Supplied data:
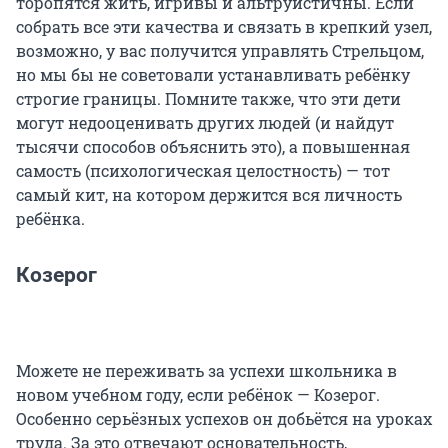
торопятся жить, игривы и альтруистичны. Если
собрать все эти качества и связать в крепкий узел,
возможно, у вас получится управлять Стрельцом,
но мы бы не советовали устанавливать ребёнку
строгие границы. Помните также, что эти дети
могут недооценивать других людей (и найдут
тысячи способов объяснить это), а повышенная
самость (психологическая целостность) — тот
самый кит, на котором держится вся личность
ребёнка.
Козерог
Можете не переживать за успехи школьника в
новом учебном году, если ребёнок — Козерог.
Особенно серьёзных успехов он добьётся на уроках
труда. За это отвечают основательность,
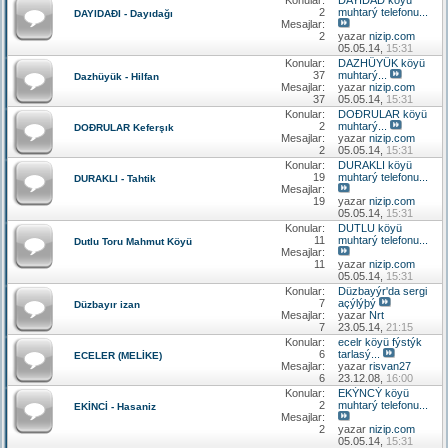
2
muhtarý telefonu...
DAYIDAÐI - Dayıdağı
Mesajlar:
2
yazar
nizip.com
05.05.14,
15:31
Konular:
DAZHÜYÜK köyü
37
muhtarý...
Dazhüyük - Hilfan
Mesajlar:
yazar
nizip.com
37
05.05.14,
15:31
Konular:
DOÐRULAR köyü
2
muhtarý...
DOÐRULAR Keferşık
Mesajlar:
yazar
nizip.com
2
05.05.14,
15:31
Konular:
DURAKLI köyü
19
muhtarý telefonu...
DURAKLI - Tahtik
Mesajlar:
19
yazar
nizip.com
05.05.14,
15:31
Konular:
DUTLU köyü
11
muhtarý telefonu...
Dutlu Toru Mahmut Köyü
Mesajlar:
11
yazar
nizip.com
05.05.14,
15:31
Konular:
Düzbayýr'da sergi
7
açýlýþý
Düzbayır izan
Mesajlar:
yazar
Nrt
7
23.05.14,
21:15
Konular:
ecelr köyü fýstýk
6
tarlasý...
ECELER (MELİKE)
Mesajlar:
yazar
risvan27
6
23.12.08,
16:00
Konular:
EKÝNCÝ köyü
2
muhtarý telefonu...
EKİNCİ - Hasaniz
Mesajlar:
2
yazar
nizip.com
05.05.14,
15:31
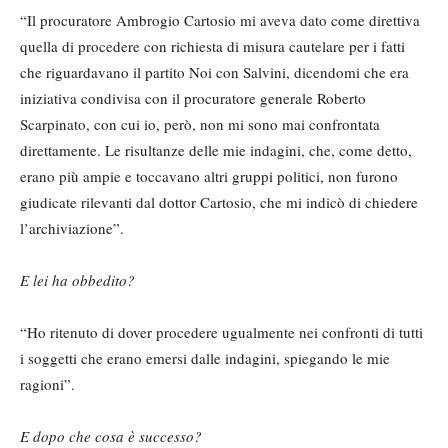
“Il procuratore Ambrogio Cartosio mi aveva dato come direttiva
quella di procedere con richiesta di misura cautelare per i fatti
che riguardavano il partito Noi con Salvini, dicendomi che era
iniziativa condivisa con il procuratore generale Roberto
Scarpinato, con cui io, però, non mi sono mai confrontata
direttamente. Le risultanze delle mie indagini, che, come detto,
erano più ampie e toccavano altri gruppi politici, non furono
giudicate rilevanti dal dottor Cartosio, che mi indicò di chiedere
l’archiviazione”.
E lei ha obbedito?
“Ho ritenuto di dover procedere ugualmente nei confronti di tutti
i soggetti che erano emersi dalle indagini, spiegando le mie
ragioni”.
E dopo che cosa è successo?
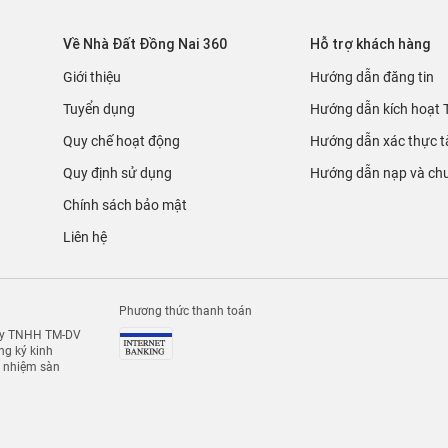
Về Nhà Đất Đồng Nai 360
Hỗ trợ khách hàng
Giới thiệu
Hướng dẫn đăng tin
Tuyển dụng
Hướng dẫn kích hoạt 
Quy chế hoạt động
Hướng dẫn xác thực t
Quy định sử dụng
Hướng dẫn nạp và chu
Chính sách bảo mật
Liên hệ
Phương thức thanh toán
 ty TNHH TM-DV
g ký kinh
h nhiệm sàn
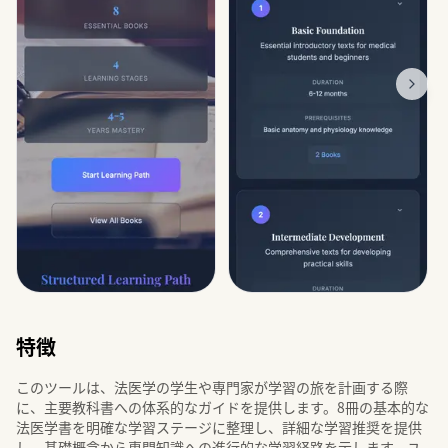
特徴
このツールは、法医学の学生や専門家が学習の旅を計画する際
に、主要教科書への体系的なガイドを提供します。8冊の基本的な
法医学書を明確な学習ステージに整理し、詳細な学習推奨を提供
し、基礎概念から専門知識への進行的な学習経路を示します。ユ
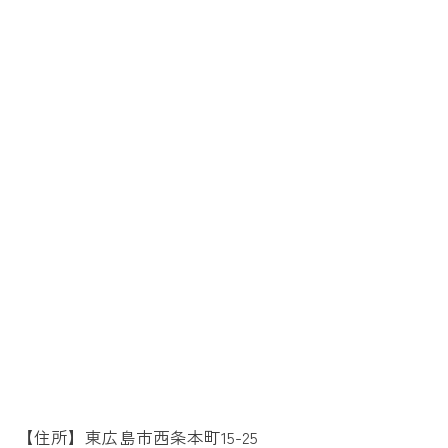
【住所】東広島市西条本町15-25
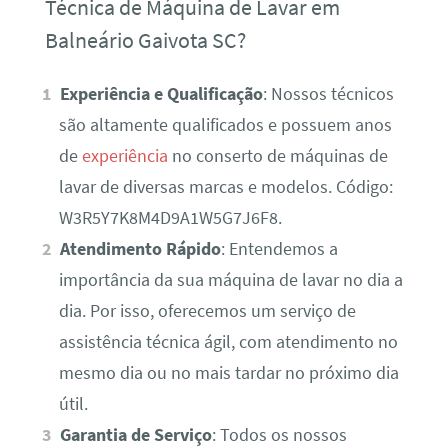
Técnica de Máquina de Lavar em
Balneário Gaivota SC?
Experiência e Qualificação
: Nossos técnicos
são altamente qualificados e possuem anos
de
experiência
no conserto de máquinas de
lavar de diversas marcas e modelos. Código:
W3R5Y7K8M4D9A1W5G7J6F8.
Atendimento Rápido
: Entendemos a
importância da sua máquina de lavar no dia a
dia. Por isso, oferecemos um serviço de
assistência técnica ágil, com atendimento no
mesmo dia ou no mais tardar no próximo dia
útil.
Garantia de Serviço
: Todos os nossos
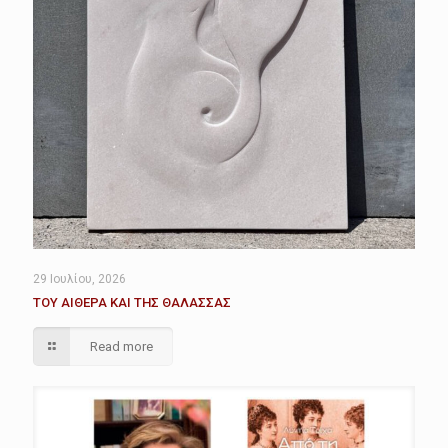
29 Ιουλίου, 2026
ΤΟΥ ΑΙΘΕΡΑ ΚΑΙ ΤΗΣ ΘΑΛΑΣΣΑΣ
Read more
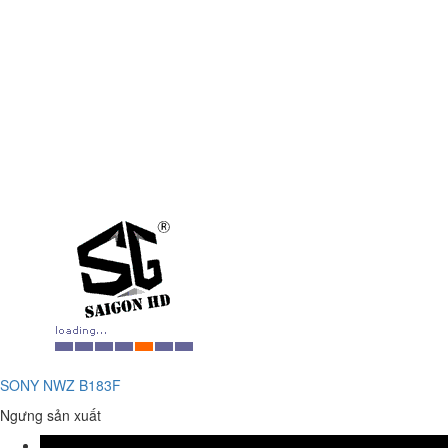
SONY NWZ B183F
Ngưng sản xuất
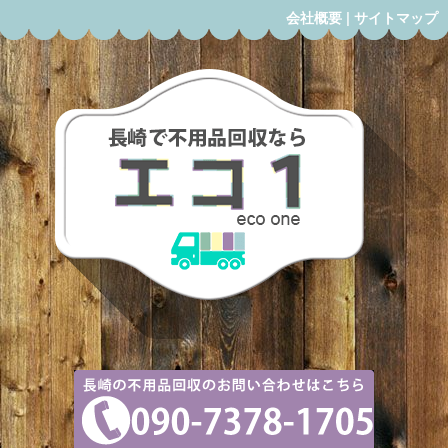
会社概要
|
サイトマップ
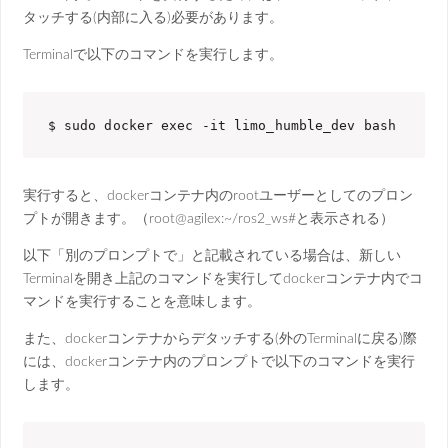
タッチする(内部に入る)必要があります。
Terminalで以下のコマンドを実行します。
$ sudo docker exec -it limo_humble_dev bash
実行すると、dockerコンテナ内のrootユーザーとしてのプロン
プトが開きます。（root@agilex:~/ros2_ws#と表示される）
以下「別のプロンプトで」と記載されている場合は、新しい
Terminalを開き上記のコマンドを実行してdockerコンテナ内でコ
マンドを実行することを意味します。
また、dockerコンテナからデタッチする(外のTerminalに戻る)際
には、dockerコンテナ内のプロンプトで以下のコマンドを実行
します。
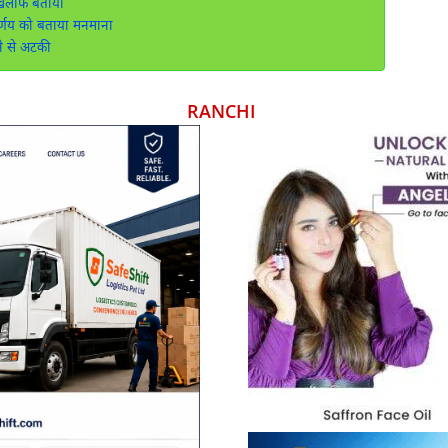
खिलाफ बताया
र्णय को बताया मनमाना
े से अटकी
RANCHI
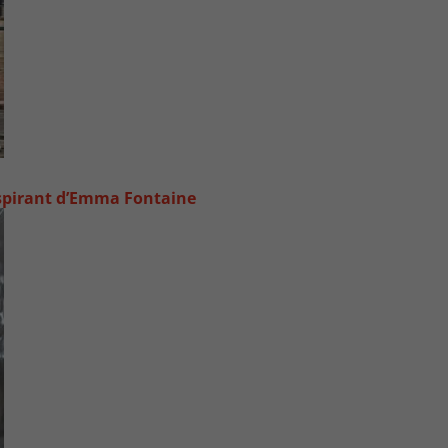
inspirant d’Emma Fontaine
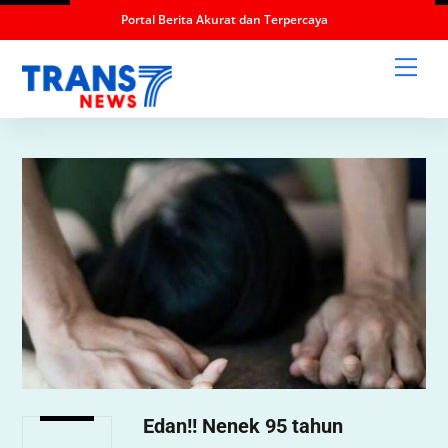
Portal Berita Akurat dan Terpercaya
Skip
Men
to
content
Edan!! Nenek 95 tahun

What to do:
Out of the records above, return only the lines from the one with "Hỗ trợ khách hàng" through the one with "no conserto de máquinas de", exactly, and none of the pictures.

Response box:
Hỗ trợ khách hàng
Giới thiệu
Hướng dẫn đăng tin
Tuyển dụng
Hướng dẫn kích hoạt 
Quy chế hoạt động
Hướng dẫn xác thực t
Quy định sử dụng
Hướng dẫn nạp và chu
Chính sách bảo mật
Liên hệ
Phương thức thanh toán
 ty TNHH TM-DV
g ký kinh
h nhiệm sàn
特徴
このツールは、法医学の学生や専門家が学習の旅を計画する際
に、主要教科書への体系的なガイドを提供します。8冊の基本的な
法医学書を明確な学習ステージに整理し、詳細な学習推奨を提供
し、基礎概念から専門知識への進行的な学習経路を示します。ユ
【住所】東広島市西条本町15-25
Técnica de Máquina de Lavar em
Balneário Gaivota SC?
Experiência e Qualificação
: Nossos técnicos
são altamente qualificados e possuem anos
de
experiência
no conserto de máquinas de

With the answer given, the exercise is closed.